Golden games are highly fragile, with small payoff flips often changing the winner.

Asymptotic fragility can be computed recursively for golden games.

Probability of flipping a few payoffs to change the winner approaches 1 as game depth increases.

Abstract

We consider extensive form win-lose games over a complete binary-tree of depth $n$ where players act in an alternating manner. We study arguably the simplest random structure of payoffs over such games where 0/1 payoffs in the leafs are drawn according to an i.i.d. Bernoulli distribution with probability $p$. Whenever $p$ differs from the golden ratio, asymptotically as $n\rightarrow \infty$, the winner of the game is determined.

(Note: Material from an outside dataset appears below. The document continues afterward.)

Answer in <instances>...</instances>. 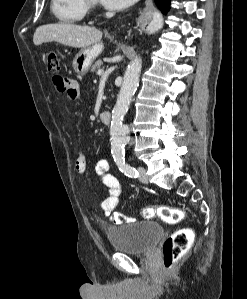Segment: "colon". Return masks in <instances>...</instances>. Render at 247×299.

In the case where $p$ equals the golden ratio, we call such a random game a \emph{golden game}. In golden games the winner is the player that acts first with probability that is equal to the golden ratio. We suggest the notion of \emph{fragility} as a measure for "fairness" of a game's rules. Fragility counts how many leaves' payoffs should be flipped in order to convert the identity of the winning player. Our main result provides a recursive formula for asymptotic fragility of golden games. Surprisingly, golden games are extremely fragile. For instance, with probability $\approx 0.77$ a losing player could flip a single payoff (out of $2^n$) and become a winner. With probability $\approx 0.999$ a losing player could flip 3 payoffs and become the winner.